Miami-Dade Mayor Daniella Levine Cava proposes a $2.5 billion bond program for county projects, including affordable housing.
The “305 Future Ready” borrowing plan would be financed through an existing property tax that already repays county debt, and would require voters’ approval through a referendum, the Miami Herald reported. Levine Cava, who is up for reelection in August, announced the borrowing plan at her State of the County address at Zoo Miami on Wednesday.
Whether Levine Cava’s proposed borrowing plan would lead to higher property tax bills depends on the pace with which the county issues bonds and on the real estate market. The more property values rise, the more the county would collect with the current tax rate, negating the need for future tax hikes.
Aside from affordable housing, the bond would target sewer extensions and other county projects, though the mayor didn’t go into specifics. Ultimately, county commissioners would have to approve a spending plan if voters pass the referendum.
The inclusion of affordable housing as a possible bond project comes amid a crisis in Miami-Dade, which was exacerbated by the influx of out-of-state residents since late 2020. Longtime residents, whose incomes lag those of newcomers, many of whom kept their higher paying out-of-state jobs, have been priced out of the market, with many fleeing elsewhere in the state.
South Florida led the nation with a record rent jump of 58 percent in the two-year period that ended in March 2022. Since then, rate hikes subsided in September to 2.7 percent, year-over-year, yet high rents achieved during the leasing flurry aren’t expected to drop. Although the influx of newcomers also has slowed, Miami-Dade still was the nation’s “most competitive” apartment market last year. On average, 22 renters vied for one unit, more than the national average of nine renters competing for a unit, according to a RentCafe report.

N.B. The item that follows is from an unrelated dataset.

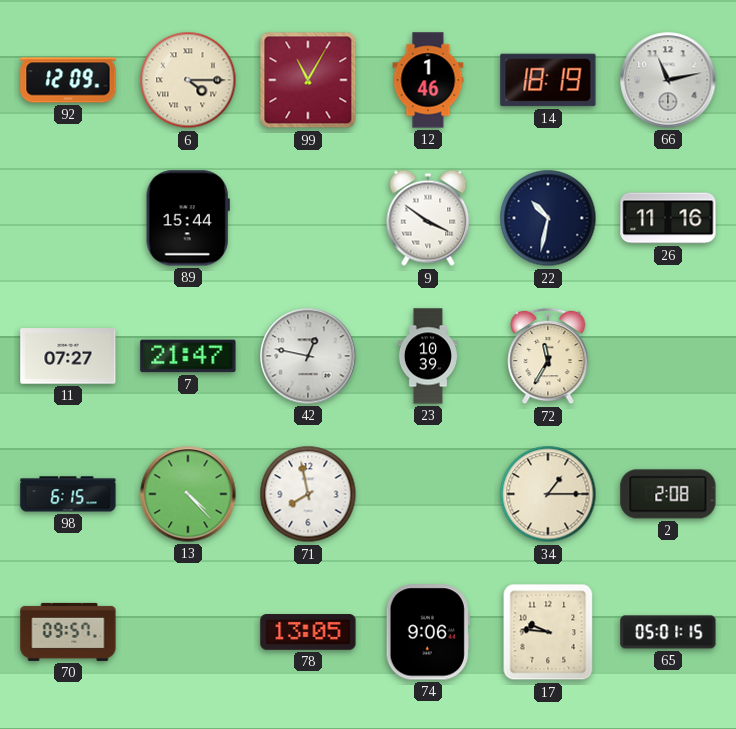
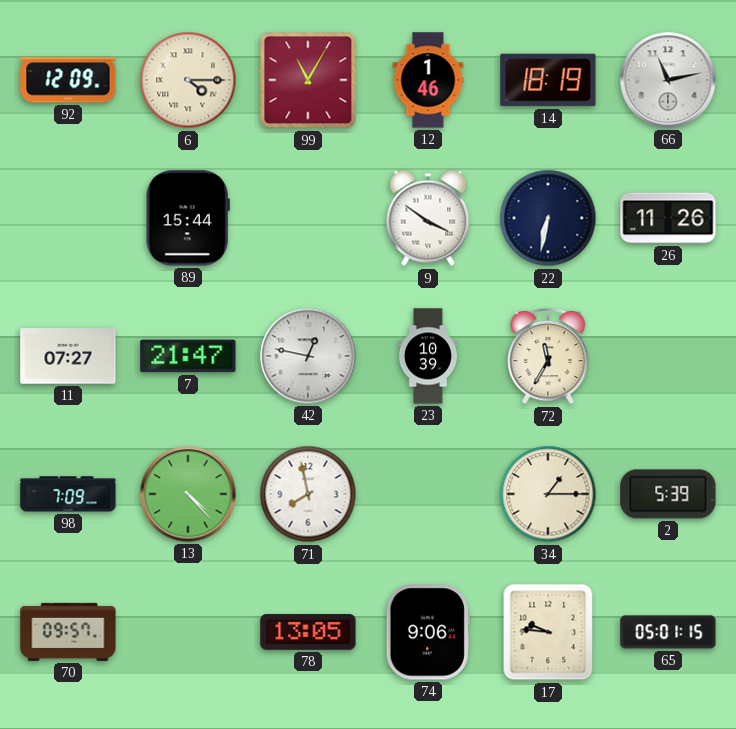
22: 10:32 -> 6:32
26: 11:16 -> 11:26
98: 6:15 -> 7:09
2: 2:08 -> 5:39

Across Miami-Dade, 28,244 affordable and workforce units are in various stages of proposal and construction, according to a county tracker. Nearly 9 percent of those are completed.
Florida lawmakers last year passed the Live Local Act, which allows developers to bypass local building restrictions and build taller and denser projects if 40 percent of units are set aside as workforce housing.
Affordable housing developers have seized on south Miami-Dade’s ample supply of buildable land that sells at a discount compared to prime neighborhoods. In Naranja, Atlantic Pacific Companies wants to redevelop the Heritage Village II public housing complex on the northeast corner of Southwest 270th Street and Southwest 142nd Avenue with 116 affordable apartments.